**MATERIALS PROVIDED:**

◇ ◇ ◇ ◇ ◇

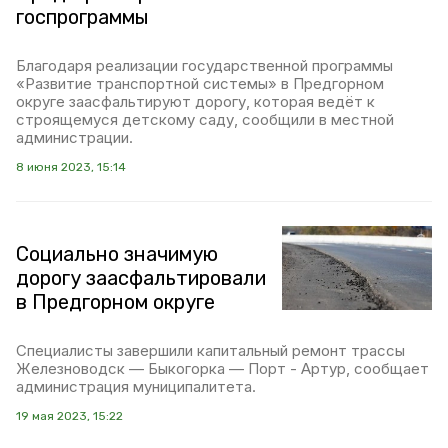
госпрограммы
Благодаря реализации государственной программы
«Развитие транспортной системы» в Предгорном
округе заасфальтируют дорогу, которая ведёт к
строящемуся детскому саду, сообщили в местной
администрации.
8 июня 2023, 15:14
Социально значимую
дорогу заасфальтировали
в Предгорном округе
Специалисты завершили капитальный ремонт трассы
Железноводск — Быкогорка — Порт - Артур, сообщает
администрация муниципалитета.
19 мая 2023, 15:22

◇ ◇ ◇ ◇ ◇

**DIRECTIONS:** Search the listing for the word "Предгорном", and copy every line in which it is found.

**ANSWER FOR THIS EXERCISE:**
«Развитие транспортной системы» в Предгорном
в Предгорном округе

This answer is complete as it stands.